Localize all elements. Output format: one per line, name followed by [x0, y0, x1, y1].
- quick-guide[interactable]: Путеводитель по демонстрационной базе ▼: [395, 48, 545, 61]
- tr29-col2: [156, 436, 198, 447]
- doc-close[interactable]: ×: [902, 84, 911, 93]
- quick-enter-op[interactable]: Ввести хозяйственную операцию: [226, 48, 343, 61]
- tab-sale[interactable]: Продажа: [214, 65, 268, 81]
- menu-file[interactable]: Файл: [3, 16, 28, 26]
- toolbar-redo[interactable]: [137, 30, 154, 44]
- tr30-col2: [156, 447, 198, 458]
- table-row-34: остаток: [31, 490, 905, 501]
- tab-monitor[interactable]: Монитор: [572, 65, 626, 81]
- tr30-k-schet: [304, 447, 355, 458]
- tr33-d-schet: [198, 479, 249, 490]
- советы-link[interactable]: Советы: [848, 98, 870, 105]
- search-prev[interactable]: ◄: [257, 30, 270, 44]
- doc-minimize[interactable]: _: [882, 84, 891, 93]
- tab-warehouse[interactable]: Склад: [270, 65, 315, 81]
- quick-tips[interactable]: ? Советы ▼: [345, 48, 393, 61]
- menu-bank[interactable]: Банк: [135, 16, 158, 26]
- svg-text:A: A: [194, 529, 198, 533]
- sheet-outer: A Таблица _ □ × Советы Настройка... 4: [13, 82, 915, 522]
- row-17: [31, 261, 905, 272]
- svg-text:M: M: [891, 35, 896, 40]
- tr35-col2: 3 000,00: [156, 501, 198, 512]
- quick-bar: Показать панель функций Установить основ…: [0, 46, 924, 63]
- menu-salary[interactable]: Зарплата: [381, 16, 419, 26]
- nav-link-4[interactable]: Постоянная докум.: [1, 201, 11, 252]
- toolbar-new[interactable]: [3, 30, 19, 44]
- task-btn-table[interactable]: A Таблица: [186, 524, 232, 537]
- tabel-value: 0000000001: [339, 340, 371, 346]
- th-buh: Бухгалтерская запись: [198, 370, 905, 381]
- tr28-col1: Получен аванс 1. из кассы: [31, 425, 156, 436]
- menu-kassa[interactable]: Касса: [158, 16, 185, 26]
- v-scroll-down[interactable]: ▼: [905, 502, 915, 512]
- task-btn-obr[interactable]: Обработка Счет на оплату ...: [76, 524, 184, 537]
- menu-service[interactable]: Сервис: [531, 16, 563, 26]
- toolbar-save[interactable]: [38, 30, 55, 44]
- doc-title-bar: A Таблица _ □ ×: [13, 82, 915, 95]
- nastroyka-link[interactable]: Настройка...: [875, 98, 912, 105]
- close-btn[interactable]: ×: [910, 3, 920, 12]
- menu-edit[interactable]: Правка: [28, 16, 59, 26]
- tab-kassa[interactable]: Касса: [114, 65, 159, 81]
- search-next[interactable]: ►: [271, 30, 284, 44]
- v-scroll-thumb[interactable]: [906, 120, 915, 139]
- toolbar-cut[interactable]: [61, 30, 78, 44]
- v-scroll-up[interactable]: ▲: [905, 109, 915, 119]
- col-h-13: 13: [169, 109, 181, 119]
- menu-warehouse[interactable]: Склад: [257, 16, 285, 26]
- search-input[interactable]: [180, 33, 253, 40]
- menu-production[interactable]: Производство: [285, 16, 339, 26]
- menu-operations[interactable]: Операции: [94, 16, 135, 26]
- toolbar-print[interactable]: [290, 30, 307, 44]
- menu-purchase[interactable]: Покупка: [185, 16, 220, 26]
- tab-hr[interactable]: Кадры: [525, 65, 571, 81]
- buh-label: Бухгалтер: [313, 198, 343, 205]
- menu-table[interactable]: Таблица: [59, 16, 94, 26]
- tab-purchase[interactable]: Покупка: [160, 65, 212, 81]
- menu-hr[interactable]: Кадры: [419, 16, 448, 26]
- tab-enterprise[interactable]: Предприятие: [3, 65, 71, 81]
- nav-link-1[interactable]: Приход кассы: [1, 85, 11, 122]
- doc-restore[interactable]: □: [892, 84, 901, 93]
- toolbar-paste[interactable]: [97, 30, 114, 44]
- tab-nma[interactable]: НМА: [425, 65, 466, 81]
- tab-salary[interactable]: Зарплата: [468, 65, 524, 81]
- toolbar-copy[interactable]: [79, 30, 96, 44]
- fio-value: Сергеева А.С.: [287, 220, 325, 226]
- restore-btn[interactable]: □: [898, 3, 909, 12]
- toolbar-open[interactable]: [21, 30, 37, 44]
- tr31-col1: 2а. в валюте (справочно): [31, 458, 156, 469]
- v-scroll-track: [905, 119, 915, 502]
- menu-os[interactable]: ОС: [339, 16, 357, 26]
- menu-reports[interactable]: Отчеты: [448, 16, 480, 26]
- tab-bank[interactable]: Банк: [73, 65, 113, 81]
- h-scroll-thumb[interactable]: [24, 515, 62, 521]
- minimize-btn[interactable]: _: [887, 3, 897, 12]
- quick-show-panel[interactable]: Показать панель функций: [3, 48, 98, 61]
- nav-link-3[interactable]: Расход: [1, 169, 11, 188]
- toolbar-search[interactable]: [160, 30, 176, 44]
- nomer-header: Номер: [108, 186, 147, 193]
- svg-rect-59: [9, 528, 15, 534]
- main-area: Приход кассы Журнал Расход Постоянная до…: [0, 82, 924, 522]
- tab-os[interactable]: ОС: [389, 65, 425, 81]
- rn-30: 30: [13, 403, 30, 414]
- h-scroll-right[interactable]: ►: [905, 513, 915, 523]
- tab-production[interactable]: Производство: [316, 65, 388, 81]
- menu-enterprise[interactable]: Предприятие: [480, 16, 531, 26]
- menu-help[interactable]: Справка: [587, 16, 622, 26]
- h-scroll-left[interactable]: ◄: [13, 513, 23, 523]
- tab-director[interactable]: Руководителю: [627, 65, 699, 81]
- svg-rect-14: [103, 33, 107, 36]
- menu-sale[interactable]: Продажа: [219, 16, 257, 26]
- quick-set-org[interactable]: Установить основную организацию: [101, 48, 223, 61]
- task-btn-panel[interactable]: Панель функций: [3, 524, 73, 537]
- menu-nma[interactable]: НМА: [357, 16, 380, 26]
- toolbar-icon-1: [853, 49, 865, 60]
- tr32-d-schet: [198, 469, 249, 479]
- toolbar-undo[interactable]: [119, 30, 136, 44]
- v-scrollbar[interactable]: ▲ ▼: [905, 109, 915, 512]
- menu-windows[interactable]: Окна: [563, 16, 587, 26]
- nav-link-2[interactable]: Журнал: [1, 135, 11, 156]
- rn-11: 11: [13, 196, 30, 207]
_ _ _ _ _ _ _
> DIRECTIONS FOR THIS TASK
Provide all the records again, word for word.

> RESPONSE TO THIS EXERCISE
Localize all elements. Output format: one per line, name followed by [x0, y0, x1, y1].
- quick-guide[interactable]: Путеводитель по демонстрационной базе ▼: [395, 48, 545, 61]
- tr29-col2: [156, 436, 198, 447]
- doc-close[interactable]: ×: [902, 84, 911, 93]
- quick-enter-op[interactable]: Ввести хозяйственную операцию: [226, 48, 343, 61]
- tab-sale[interactable]: Продажа: [214, 65, 268, 81]
- menu-file[interactable]: Файл: [3, 16, 28, 26]
- toolbar-redo[interactable]: [137, 30, 154, 44]
- tr30-col2: [156, 447, 198, 458]
- table-row-34: остаток: [31, 490, 905, 501]
- tab-monitor[interactable]: Монитор: [572, 65, 626, 81]
- tr30-k-schet: [304, 447, 355, 458]
- tr33-d-schet: [198, 479, 249, 490]
- советы-link[interactable]: Советы: [848, 98, 870, 105]
- search-prev[interactable]: ◄: [257, 30, 270, 44]
- doc-minimize[interactable]: _: [882, 84, 891, 93]
- tab-warehouse[interactable]: Склад: [270, 65, 315, 81]
- quick-tips[interactable]: ? Советы ▼: [345, 48, 393, 61]
- menu-bank[interactable]: Банк: [135, 16, 158, 26]
- svg-text:A: A: [194, 529, 198, 533]
- sheet-outer: A Таблица _ □ × Советы Настройка... 4: [13, 82, 915, 522]
- row-17: [31, 261, 905, 272]
- svg-text:M: M: [891, 35, 896, 40]
- tr35-col2: 3 000,00: [156, 501, 198, 512]
- quick-bar: Показать панель функций Установить основ…: [0, 46, 924, 63]
- menu-salary[interactable]: Зарплата: [381, 16, 419, 26]
- nav-link-4[interactable]: Постоянная докум.: [1, 201, 11, 252]
- toolbar-new[interactable]: [3, 30, 19, 44]
- task-btn-table[interactable]: A Таблица: [186, 524, 232, 537]
- tabel-value: 0000000001: [339, 340, 371, 346]
- th-buh: Бухгалтерская запись: [198, 370, 905, 381]
- tr28-col1: Получен аванс 1. из кассы: [31, 425, 156, 436]
- menu-kassa[interactable]: Касса: [158, 16, 185, 26]
- v-scroll-down[interactable]: ▼: [905, 502, 915, 512]
- task-btn-obr[interactable]: Обработка Счет на оплату ...: [76, 524, 184, 537]
- menu-service[interactable]: Сервис: [531, 16, 563, 26]
- toolbar-save[interactable]: [38, 30, 55, 44]
- doc-title-bar: A Таблица _ □ ×: [13, 82, 915, 95]
- nastroyka-link[interactable]: Настройка...: [875, 98, 912, 105]
- close-btn[interactable]: ×: [910, 3, 920, 12]
- menu-edit[interactable]: Правка: [28, 16, 59, 26]
- tab-kassa[interactable]: Касса: [114, 65, 159, 81]
- search-next[interactable]: ►: [271, 30, 284, 44]
- v-scroll-thumb[interactable]: [906, 120, 915, 139]
- toolbar-cut[interactable]: [61, 30, 78, 44]
- v-scroll-up[interactable]: ▲: [905, 109, 915, 119]
- col-h-13: 13: [169, 109, 181, 119]
- menu-warehouse[interactable]: Склад: [257, 16, 285, 26]
- search-input[interactable]: [180, 33, 253, 40]
- menu-production[interactable]: Производство: [285, 16, 339, 26]
- menu-operations[interactable]: Операции: [94, 16, 135, 26]
- toolbar-print[interactable]: [290, 30, 307, 44]
- menu-purchase[interactable]: Покупка: [185, 16, 220, 26]
- tab-hr[interactable]: Кадры: [525, 65, 571, 81]
- buh-label: Бухгалтер: [313, 198, 343, 205]
- menu-table[interactable]: Таблица: [59, 16, 94, 26]
- tab-purchase[interactable]: Покупка: [160, 65, 212, 81]
- menu-hr[interactable]: Кадры: [419, 16, 448, 26]
- tab-enterprise[interactable]: Предприятие: [3, 65, 71, 81]
- nav-link-1[interactable]: Приход кассы: [1, 85, 11, 122]
- doc-restore[interactable]: □: [892, 84, 901, 93]
- toolbar-paste[interactable]: [97, 30, 114, 44]
- tab-nma[interactable]: НМА: [425, 65, 466, 81]
- tab-salary[interactable]: Зарплата: [468, 65, 524, 81]
- toolbar-copy[interactable]: [79, 30, 96, 44]
- fio-value: Сергеева А.С.: [287, 220, 325, 226]
- restore-btn[interactable]: □: [898, 3, 909, 12]
- toolbar-open[interactable]: [21, 30, 37, 44]
- tr31-col1: 2а. в валюте (справочно): [31, 458, 156, 469]
- v-scroll-track: [905, 119, 915, 502]
- menu-os[interactable]: ОС: [339, 16, 357, 26]
- menu-reports[interactable]: Отчеты: [448, 16, 480, 26]
- tab-bank[interactable]: Банк: [73, 65, 113, 81]
- h-scroll-thumb[interactable]: [24, 515, 62, 521]
- minimize-btn[interactable]: _: [887, 3, 897, 12]
- quick-show-panel[interactable]: Показать панель функций: [3, 48, 98, 61]
- nav-link-3[interactable]: Расход: [1, 169, 11, 188]
- toolbar-search[interactable]: [160, 30, 176, 44]
- nomer-header: Номер: [108, 186, 147, 193]
- svg-rect-59: [9, 528, 15, 534]
- main-area: Приход кассы Журнал Расход Постоянная до…: [0, 82, 924, 522]
- tab-os[interactable]: ОС: [389, 65, 425, 81]
- rn-30: 30: [13, 403, 30, 414]
- h-scroll-right[interactable]: ►: [905, 513, 915, 523]
- tab-production[interactable]: Производство: [316, 65, 388, 81]
- menu-enterprise[interactable]: Предприятие: [480, 16, 531, 26]
- menu-help[interactable]: Справка: [587, 16, 622, 26]
- h-scroll-left[interactable]: ◄: [13, 513, 23, 523]
- tab-director[interactable]: Руководителю: [627, 65, 699, 81]
- svg-rect-14: [103, 33, 107, 36]
- menu-sale[interactable]: Продажа: [219, 16, 257, 26]
- quick-set-org[interactable]: Установить основную организацию: [101, 48, 223, 61]
- task-btn-panel[interactable]: Панель функций: [3, 524, 73, 537]
- menu-nma[interactable]: НМА: [357, 16, 380, 26]
- toolbar-icon-1: [853, 49, 865, 60]
- tr32-d-schet: [198, 469, 249, 479]
- toolbar-undo[interactable]: [119, 30, 136, 44]
- v-scrollbar[interactable]: ▲ ▼: [905, 109, 915, 512]
- menu-windows[interactable]: Окна: [563, 16, 587, 26]
- nav-link-2[interactable]: Журнал: [1, 135, 11, 156]
- rn-11: 11: [13, 196, 30, 207]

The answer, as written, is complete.